At the time, Hernandez was serving a life sentence after he was convicted of first-degree murder for the death of Odin Lloyd in 2013. The two had become acquaintances as Lloyd was dating the sister of Hernandez’s fiancée. Lloyd’s body was found about a mile from Hernandez’s home with several gunshot wounds to the chest. He was arrested in June 2013 and later found guilty in April 2015. He was sentenced to life in prison without the possibility of parole.

Homicide detective Michele Wood believes Hernandez murdered out of “paranoia,” she exclusively told In Touch in January. “I think he’s one of those people that just acts out at the moment and it’s one of those situations. It obviously wasn’t planned out because if it was planned out, he wouldn’t have left his body out the way he did. I mean, they found his body right away,” she explained of the Lloyd case. “This wasn’t some big plot of a murder. It seemed like he was reckless and it seemed like it wasn’t planned.”

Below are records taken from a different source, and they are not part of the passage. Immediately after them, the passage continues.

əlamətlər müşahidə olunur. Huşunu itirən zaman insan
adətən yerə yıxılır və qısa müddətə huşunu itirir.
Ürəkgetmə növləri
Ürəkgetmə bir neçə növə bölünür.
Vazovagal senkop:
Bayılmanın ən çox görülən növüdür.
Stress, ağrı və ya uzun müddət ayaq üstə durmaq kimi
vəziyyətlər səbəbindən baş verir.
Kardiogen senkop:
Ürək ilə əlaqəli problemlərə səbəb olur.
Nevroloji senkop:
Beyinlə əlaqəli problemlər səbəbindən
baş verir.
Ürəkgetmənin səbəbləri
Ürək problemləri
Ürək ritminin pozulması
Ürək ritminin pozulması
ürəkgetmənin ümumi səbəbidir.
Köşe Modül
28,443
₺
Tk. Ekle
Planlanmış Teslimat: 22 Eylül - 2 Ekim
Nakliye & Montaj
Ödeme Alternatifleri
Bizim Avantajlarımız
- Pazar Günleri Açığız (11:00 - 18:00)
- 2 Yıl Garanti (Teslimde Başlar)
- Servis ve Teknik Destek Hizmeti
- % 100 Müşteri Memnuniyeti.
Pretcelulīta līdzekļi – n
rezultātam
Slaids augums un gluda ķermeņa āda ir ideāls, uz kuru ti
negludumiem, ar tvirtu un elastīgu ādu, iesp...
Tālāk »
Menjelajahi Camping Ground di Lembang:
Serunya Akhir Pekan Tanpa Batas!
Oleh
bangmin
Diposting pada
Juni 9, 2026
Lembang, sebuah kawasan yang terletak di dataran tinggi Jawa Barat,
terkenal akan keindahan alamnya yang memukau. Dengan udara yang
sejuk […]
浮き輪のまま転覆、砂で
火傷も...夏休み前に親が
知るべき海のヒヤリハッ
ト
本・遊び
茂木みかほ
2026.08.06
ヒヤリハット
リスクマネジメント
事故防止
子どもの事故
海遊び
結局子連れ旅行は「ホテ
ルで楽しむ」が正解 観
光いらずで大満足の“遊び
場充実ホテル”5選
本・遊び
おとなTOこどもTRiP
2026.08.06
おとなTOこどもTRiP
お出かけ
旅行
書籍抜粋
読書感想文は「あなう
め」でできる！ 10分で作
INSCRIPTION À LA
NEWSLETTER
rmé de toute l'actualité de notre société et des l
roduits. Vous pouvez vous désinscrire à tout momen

Several professionals attribute his erratic behavior to his drug use and chronic traumatic encephalopathy (CTE), which is caused by repeated head injuries. “I think he’s crazy,” Woods said. “When you smoke leaf it literally makes you crazy and I think he was paranoid, and I think in addition to whatever crisis he was in because of using drugs ⁠— the injuries to his head, the CTE, I heard that it was the worst it was ever seen in anyone his age.”

Hernandez also was charged with two counts of murder in 2014 for the deaths of two men outside of a Boston nightclub in 2012. He was ultimately acquitted for the two additional killings. Hernandez killed himself just five days after his acquittal on those charges.